17...a6 looks OK, but potentially a little worrying. White might have some fishing-pole style attack after 18. Bd2!? axb5 19. Rdc1+ Kb8 20. axb5 then Qa2/Qa4 and an obvious attack. If 20...Rc8 21. Bc3.
21...Qg2 22. Ne2 is not immediate game over. White buys a little time and might get his king to b1 given time.
Instead, I think 21...Qxg3+ 22. Kd2 Rh2+ 23. Ne2 Rxe2+! 24. Kxe2 Qg2+ 25. Ke1 Ng4 26. Rd4 (26. Rd2? Qg1+ 27. Ke2 Nh2! with what looks like mate in all lines) (26. Rxd5 Bb4+!? 27. Kd1 (27. Qxb4 Qf2+! 28. Kd1 Rxd5+) is probably safest but looks insane) Be7 with a heavy attack.

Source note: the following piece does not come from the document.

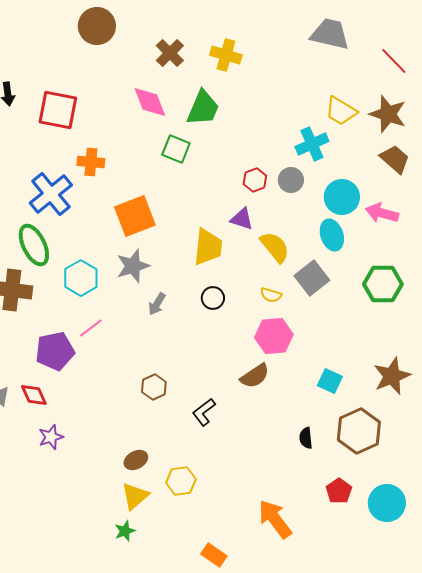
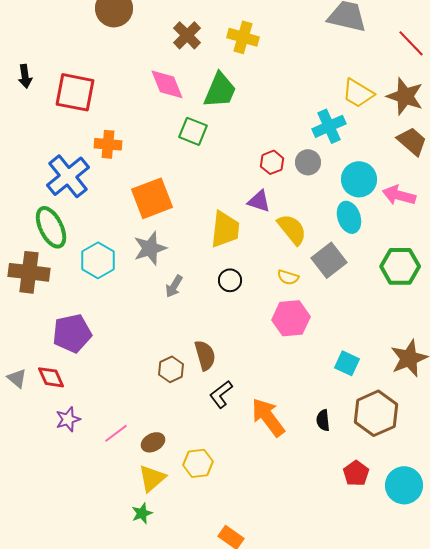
pink line: (91, 328) -> (116, 433), moved
brown semicircle: (255, 376) -> (205, 355), moved, turned -72
orange arrow: (275, 519) -> (268, 417), moved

Tried looking at 24...Bb4+!? but I'm tired, as you can guess by the above portion of the post. Spotting 27...Nh2 in the above note took a lot out of me. Basically, changing the order of ...Rxd5 and ...Bb4+ may yield some advantageous tactics.
Well after the mess you were up a piece and should've won easily. Which you did, quite a lot easier than it could have been.
Tactical slugfests are tiring to look at. Personally I'd have avoided the entire mess by not playing 10...f6 and going the slow route of winning the e5 pawn. But still, nice game and good annotations.